* Exercise: Please give again, exactly and only, the stretch of lines from the one containing "вырезается вент. отверстие;" to the end of the entries below.

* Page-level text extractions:
↓

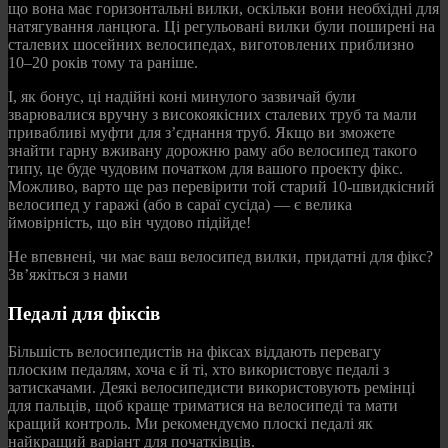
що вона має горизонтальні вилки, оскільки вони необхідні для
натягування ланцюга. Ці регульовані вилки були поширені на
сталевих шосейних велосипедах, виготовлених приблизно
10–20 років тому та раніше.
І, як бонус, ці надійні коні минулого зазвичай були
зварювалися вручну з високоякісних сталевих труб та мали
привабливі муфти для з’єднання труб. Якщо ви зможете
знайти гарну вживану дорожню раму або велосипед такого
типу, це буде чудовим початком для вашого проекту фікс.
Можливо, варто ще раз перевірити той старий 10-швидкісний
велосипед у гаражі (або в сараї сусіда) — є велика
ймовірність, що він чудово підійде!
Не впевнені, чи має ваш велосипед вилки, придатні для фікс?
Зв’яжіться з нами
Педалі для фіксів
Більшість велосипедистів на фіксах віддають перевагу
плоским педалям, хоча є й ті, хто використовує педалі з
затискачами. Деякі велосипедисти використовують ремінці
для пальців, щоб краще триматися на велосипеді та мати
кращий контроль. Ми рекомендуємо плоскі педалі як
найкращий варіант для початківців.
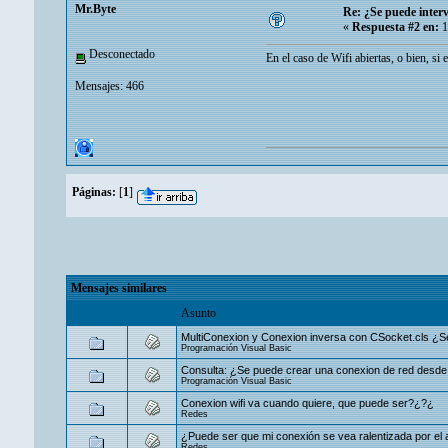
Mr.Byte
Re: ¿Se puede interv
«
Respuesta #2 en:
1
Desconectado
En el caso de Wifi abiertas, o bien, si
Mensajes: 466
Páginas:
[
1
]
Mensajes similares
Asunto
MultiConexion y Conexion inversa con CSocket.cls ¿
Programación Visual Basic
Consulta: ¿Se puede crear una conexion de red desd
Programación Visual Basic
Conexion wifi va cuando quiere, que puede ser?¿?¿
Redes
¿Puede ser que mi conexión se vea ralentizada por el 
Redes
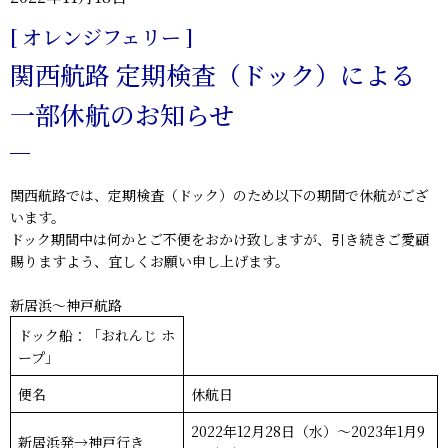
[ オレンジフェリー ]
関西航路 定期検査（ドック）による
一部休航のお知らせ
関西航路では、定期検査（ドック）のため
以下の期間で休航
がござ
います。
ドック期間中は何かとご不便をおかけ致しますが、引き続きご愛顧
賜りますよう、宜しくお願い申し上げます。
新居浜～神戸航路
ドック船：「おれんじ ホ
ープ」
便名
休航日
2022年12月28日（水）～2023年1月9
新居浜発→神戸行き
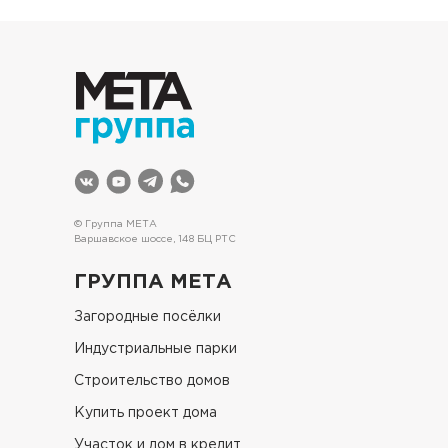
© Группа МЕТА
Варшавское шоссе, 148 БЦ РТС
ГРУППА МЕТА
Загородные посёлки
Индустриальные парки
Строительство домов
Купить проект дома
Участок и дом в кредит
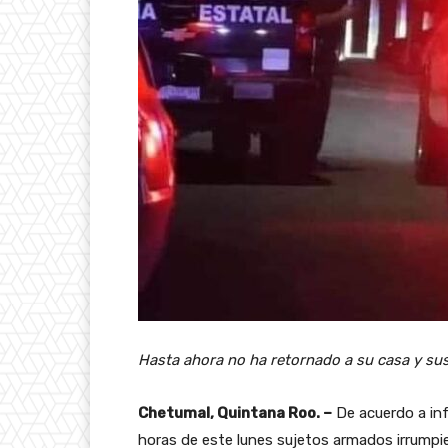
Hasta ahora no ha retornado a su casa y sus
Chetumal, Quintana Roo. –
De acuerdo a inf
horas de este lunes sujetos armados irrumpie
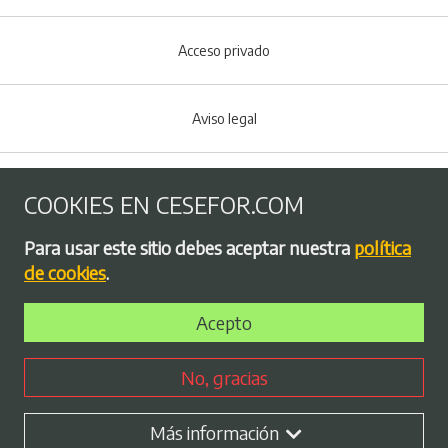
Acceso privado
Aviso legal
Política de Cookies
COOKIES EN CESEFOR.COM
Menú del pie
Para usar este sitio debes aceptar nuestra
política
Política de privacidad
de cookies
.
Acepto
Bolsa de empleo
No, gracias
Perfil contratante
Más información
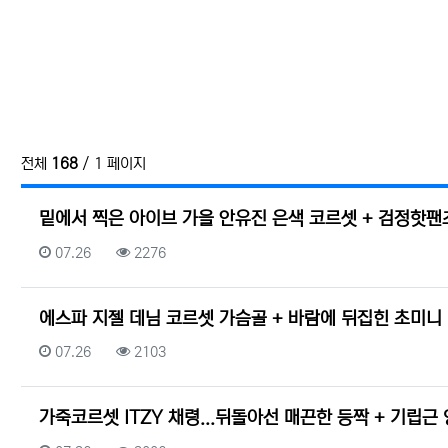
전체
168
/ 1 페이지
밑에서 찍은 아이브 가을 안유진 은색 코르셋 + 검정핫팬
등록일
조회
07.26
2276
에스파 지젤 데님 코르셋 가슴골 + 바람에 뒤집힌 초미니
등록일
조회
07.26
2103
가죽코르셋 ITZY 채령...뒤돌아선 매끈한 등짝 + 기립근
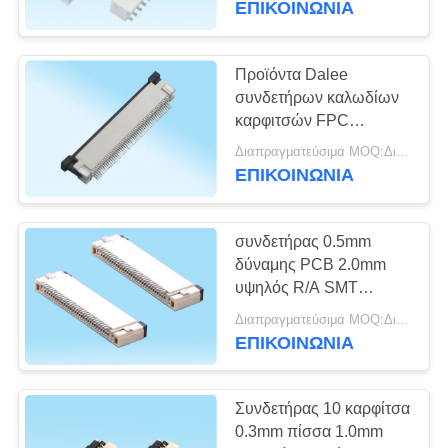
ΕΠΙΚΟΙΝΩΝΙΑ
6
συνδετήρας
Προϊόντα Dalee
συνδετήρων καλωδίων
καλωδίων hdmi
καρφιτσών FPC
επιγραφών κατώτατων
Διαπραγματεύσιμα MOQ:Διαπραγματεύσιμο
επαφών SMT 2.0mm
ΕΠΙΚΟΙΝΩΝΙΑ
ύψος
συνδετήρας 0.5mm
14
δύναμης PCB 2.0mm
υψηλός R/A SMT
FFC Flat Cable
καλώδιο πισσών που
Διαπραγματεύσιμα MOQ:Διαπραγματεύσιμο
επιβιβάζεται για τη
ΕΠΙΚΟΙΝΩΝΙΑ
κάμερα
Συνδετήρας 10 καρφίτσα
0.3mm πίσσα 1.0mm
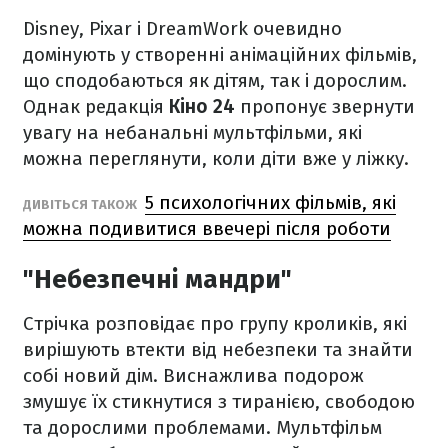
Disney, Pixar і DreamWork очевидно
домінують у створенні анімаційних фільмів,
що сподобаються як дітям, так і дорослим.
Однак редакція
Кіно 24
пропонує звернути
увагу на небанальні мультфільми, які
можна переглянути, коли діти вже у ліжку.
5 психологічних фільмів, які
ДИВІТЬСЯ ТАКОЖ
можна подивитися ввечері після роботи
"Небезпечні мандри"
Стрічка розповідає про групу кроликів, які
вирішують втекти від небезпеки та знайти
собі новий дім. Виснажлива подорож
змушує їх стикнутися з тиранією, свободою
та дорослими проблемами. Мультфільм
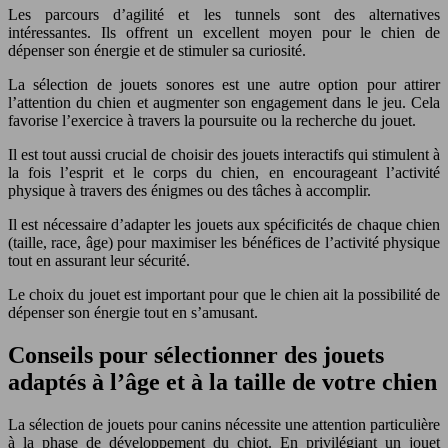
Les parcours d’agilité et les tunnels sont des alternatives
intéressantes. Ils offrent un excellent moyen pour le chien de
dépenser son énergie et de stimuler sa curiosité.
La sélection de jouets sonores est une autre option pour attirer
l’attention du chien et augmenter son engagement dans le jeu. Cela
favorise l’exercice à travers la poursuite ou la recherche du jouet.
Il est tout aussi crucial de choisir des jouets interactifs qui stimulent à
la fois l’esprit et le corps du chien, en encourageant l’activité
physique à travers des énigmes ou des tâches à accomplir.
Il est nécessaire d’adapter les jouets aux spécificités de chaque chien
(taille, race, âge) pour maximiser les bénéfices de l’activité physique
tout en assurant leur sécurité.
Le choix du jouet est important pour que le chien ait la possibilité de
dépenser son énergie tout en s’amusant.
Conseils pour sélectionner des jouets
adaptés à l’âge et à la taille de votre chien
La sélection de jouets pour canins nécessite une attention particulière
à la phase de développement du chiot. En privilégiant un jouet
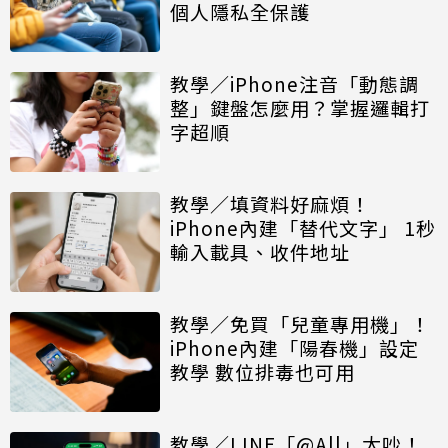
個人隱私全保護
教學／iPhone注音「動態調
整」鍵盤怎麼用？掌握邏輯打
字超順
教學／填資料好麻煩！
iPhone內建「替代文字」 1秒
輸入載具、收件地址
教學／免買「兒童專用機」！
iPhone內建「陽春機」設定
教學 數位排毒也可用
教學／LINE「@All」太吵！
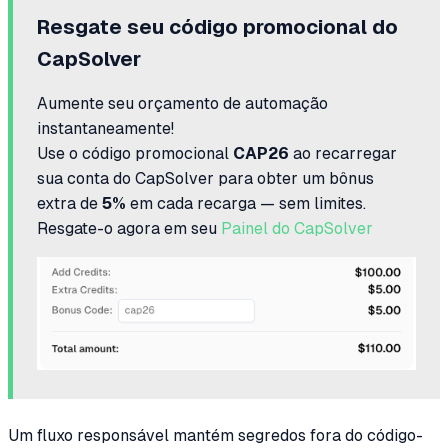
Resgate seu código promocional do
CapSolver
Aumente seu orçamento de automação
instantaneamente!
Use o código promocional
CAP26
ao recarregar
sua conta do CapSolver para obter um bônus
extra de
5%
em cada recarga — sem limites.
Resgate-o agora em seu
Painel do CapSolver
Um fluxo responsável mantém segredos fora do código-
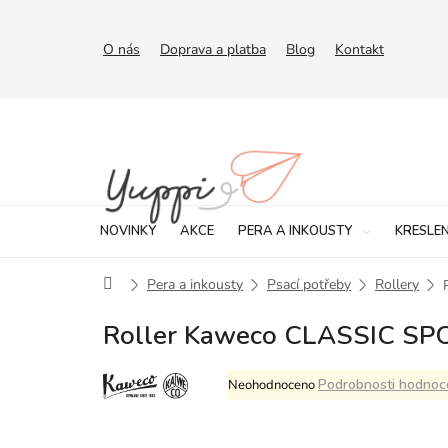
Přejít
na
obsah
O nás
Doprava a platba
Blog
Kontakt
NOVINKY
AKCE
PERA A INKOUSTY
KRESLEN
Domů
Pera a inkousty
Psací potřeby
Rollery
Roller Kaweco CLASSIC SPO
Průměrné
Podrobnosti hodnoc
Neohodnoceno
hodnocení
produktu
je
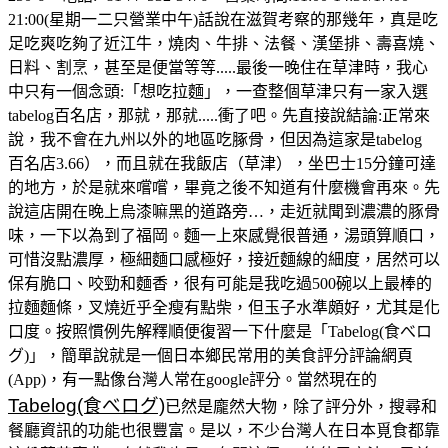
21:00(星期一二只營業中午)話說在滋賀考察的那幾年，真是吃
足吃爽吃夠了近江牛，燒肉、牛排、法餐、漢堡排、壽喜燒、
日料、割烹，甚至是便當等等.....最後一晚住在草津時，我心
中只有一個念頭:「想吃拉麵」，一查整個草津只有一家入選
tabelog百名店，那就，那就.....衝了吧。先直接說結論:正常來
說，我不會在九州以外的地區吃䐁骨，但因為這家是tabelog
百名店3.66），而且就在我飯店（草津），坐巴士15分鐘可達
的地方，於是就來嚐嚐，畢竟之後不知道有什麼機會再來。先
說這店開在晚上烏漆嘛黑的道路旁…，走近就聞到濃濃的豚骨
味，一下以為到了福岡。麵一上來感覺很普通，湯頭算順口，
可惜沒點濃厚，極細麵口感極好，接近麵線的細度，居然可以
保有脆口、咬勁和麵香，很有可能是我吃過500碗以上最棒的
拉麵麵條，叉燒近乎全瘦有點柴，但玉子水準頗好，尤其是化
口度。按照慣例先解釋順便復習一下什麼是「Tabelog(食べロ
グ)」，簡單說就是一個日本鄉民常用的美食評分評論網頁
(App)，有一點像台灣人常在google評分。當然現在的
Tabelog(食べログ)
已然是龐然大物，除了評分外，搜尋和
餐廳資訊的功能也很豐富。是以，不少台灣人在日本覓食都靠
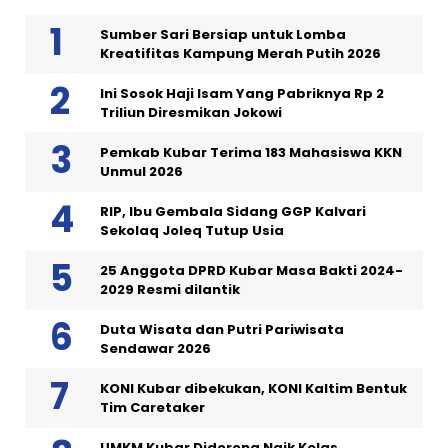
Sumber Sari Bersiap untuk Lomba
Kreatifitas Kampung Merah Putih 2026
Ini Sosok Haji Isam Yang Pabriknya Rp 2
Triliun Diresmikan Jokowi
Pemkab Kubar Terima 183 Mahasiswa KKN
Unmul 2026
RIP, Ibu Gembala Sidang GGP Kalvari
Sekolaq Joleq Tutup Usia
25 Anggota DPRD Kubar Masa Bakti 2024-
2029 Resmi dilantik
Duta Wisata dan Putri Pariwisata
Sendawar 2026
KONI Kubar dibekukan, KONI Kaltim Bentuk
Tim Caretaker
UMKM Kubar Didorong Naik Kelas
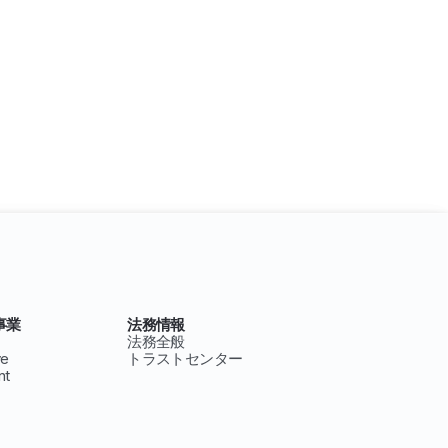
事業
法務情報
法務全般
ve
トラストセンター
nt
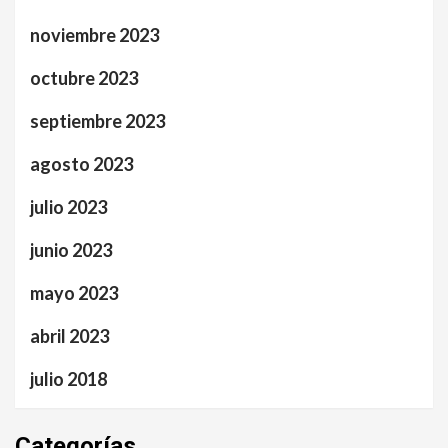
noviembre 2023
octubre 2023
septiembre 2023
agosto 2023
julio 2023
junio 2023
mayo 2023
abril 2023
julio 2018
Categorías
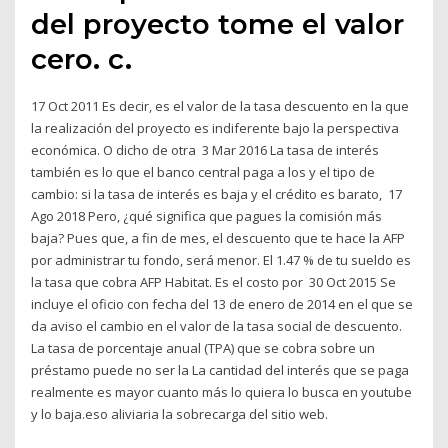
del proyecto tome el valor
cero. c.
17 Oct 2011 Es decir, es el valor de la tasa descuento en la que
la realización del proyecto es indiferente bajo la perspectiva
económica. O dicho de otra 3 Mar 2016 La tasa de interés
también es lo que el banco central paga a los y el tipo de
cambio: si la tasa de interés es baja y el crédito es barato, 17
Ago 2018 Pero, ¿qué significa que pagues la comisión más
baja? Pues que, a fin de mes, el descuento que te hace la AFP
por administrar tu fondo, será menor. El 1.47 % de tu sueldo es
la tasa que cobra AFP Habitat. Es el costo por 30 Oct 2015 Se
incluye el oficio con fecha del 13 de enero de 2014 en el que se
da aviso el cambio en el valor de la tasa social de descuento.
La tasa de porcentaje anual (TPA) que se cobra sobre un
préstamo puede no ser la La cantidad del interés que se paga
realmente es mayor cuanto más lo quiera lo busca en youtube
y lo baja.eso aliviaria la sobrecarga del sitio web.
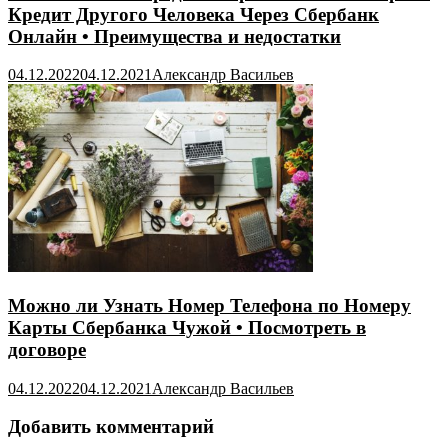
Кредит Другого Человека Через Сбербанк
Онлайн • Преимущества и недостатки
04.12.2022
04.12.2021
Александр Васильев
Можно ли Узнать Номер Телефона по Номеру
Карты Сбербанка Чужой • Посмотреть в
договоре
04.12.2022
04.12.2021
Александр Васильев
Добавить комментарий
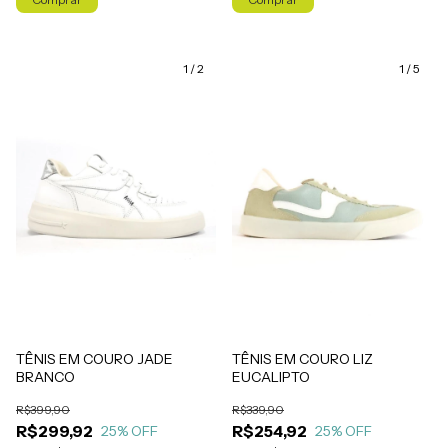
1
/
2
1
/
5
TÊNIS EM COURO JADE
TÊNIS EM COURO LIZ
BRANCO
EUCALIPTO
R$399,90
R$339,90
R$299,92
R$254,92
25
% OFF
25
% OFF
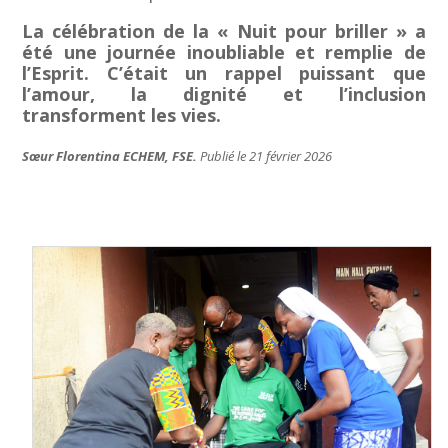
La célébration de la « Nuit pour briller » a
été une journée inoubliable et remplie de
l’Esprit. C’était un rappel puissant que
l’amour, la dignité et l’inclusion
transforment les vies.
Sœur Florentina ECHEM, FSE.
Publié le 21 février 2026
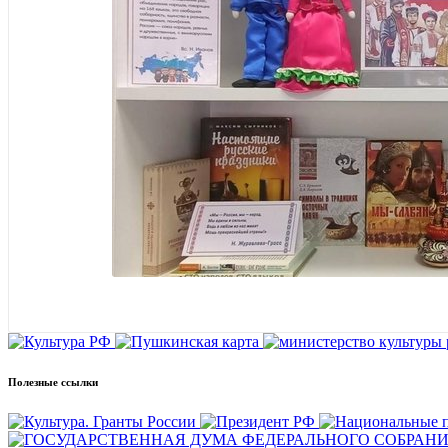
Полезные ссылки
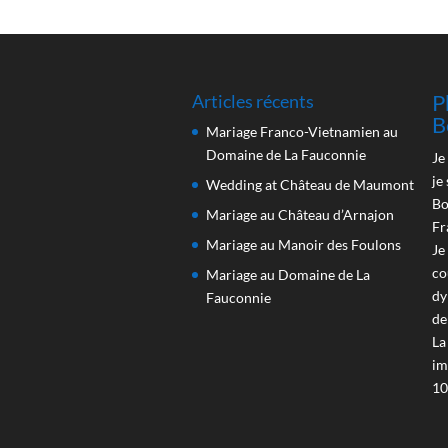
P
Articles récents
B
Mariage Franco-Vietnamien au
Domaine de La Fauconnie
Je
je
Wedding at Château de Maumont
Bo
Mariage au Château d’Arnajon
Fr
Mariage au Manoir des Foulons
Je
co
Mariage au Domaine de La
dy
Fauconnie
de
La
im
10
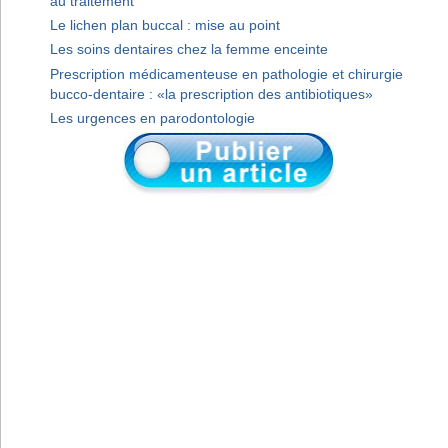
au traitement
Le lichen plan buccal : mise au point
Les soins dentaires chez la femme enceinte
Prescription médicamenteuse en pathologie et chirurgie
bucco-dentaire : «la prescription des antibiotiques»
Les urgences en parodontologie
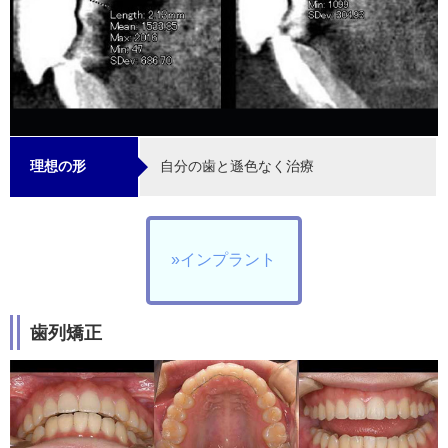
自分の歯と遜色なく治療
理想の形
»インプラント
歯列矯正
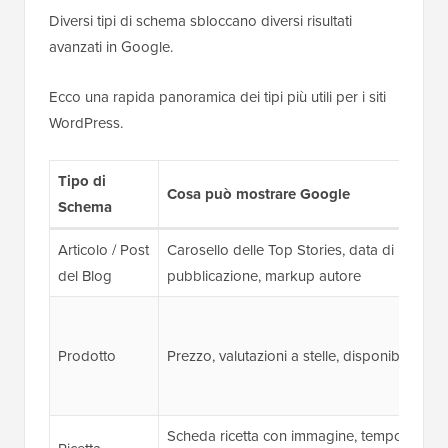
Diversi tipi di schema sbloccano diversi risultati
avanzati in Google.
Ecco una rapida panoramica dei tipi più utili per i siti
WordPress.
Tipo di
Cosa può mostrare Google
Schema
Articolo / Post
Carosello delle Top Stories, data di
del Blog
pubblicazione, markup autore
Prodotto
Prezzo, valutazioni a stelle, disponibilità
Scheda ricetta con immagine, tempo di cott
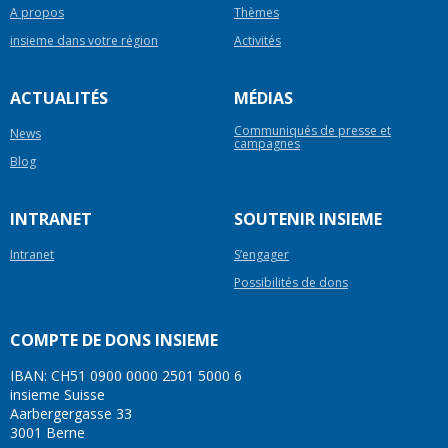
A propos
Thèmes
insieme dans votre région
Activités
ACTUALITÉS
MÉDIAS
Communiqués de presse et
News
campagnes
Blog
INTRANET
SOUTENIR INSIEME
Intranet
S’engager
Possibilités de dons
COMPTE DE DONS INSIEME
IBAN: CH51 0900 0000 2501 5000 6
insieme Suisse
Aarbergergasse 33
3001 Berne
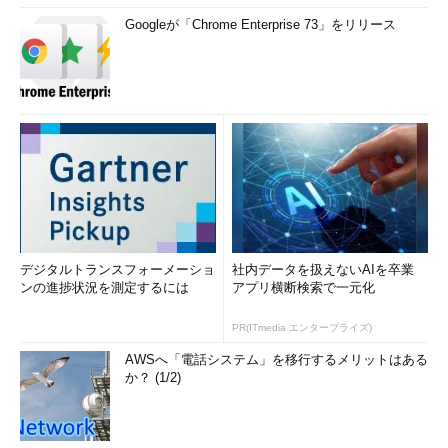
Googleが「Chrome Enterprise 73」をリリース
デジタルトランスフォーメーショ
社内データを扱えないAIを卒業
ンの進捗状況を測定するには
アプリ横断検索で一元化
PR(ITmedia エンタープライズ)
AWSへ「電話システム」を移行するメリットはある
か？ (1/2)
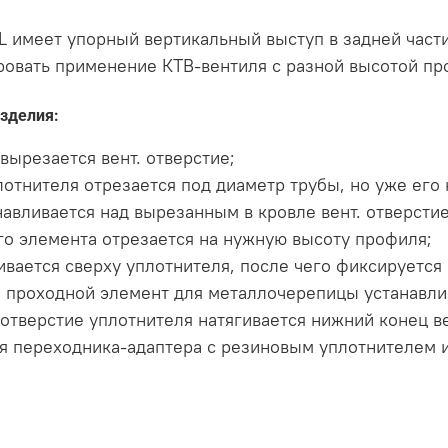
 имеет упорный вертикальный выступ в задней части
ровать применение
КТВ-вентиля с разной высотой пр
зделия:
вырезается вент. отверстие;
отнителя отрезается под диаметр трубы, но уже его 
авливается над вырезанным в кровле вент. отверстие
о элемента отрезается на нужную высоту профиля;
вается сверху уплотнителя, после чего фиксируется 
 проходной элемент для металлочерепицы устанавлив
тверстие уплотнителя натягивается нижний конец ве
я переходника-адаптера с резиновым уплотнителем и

↑

* Output below:
вырезается вент. отверстие;
отнителя отрезается под диаметр трубы, но уже его 
авливается над вырезанным в кровле вент. отверстие
о элемента отрезается на нужную высоту профиля;
вается сверху уплотнителя, после чего фиксируется 
 проходной элемент для металлочерепицы устанавлив
тверстие уплотнителя натягивается нижний конец ве
я переходника-адаптера с резиновым уплотнителем и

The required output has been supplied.